Your answer should consist only of the lines from the line containing "ASUS ROG Strix G16 (2025) G615 Review: Almost" through the last line below, each repeated exactly.

===== RECORDS PROVIDED

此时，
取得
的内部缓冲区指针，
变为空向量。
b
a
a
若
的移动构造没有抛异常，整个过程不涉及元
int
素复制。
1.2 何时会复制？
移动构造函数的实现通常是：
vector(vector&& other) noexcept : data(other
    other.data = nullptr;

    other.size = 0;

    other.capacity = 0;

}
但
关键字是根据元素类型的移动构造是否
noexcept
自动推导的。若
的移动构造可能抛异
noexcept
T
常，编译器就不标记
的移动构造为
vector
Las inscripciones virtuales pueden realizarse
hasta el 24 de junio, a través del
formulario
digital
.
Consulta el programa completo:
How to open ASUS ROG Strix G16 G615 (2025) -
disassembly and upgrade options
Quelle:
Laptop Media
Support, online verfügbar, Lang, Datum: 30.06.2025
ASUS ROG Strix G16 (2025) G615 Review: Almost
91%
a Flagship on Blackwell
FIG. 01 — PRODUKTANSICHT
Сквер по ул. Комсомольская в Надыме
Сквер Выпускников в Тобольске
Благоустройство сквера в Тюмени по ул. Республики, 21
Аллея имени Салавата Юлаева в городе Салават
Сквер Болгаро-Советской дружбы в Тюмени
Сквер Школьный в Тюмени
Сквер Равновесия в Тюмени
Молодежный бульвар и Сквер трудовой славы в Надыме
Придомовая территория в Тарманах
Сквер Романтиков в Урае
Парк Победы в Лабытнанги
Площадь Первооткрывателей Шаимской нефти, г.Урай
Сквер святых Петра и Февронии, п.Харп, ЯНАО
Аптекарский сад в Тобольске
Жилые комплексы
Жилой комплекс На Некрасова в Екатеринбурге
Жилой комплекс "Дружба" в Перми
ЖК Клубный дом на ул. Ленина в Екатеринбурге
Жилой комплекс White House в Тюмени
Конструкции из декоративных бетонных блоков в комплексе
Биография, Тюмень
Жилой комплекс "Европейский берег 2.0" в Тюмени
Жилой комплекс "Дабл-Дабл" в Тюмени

==========

RESPONSE BELOW.
ASUS ROG Strix G16 (2025) G615 Review: Almost
91%
a Flagship on Blackwell
FIG. 01 — PRODUKTANSICHT
Сквер по ул. Комсомольская в Надыме
Сквер Выпускников в Тобольске
Благоустройство сквера в Тюмени по ул. Республики, 21
Аллея имени Салавата Юлаева в городе Салават
Сквер Болгаро-Советской дружбы в Тюмени
Сквер Школьный в Тюмени
Сквер Равновесия в Тюмени
Молодежный бульвар и Сквер трудовой славы в Надыме
Придомовая территория в Тарманах
Сквер Романтиков в Урае
Парк Победы в Лабытнанги
Площадь Первооткрывателей Шаимской нефти, г.Урай
Сквер святых Петра и Февронии, п.Харп, ЯНАО
Аптекарский сад в Тобольске
Жилые комплексы
Жилой комплекс На Некрасова в Екатеринбурге
Жилой комплекс "Дружба" в Перми
ЖК Клубный дом на ул. Ленина в Екатеринбурге
Жилой комплекс White House в Тюмени
Конструкции из декоративных бетонных блоков в комплексе
Биография, Тюмень
Жилой комплекс "Европейский берег 2.0" в Тюмени
Жилой комплекс "Дабл-Дабл" в Тюмени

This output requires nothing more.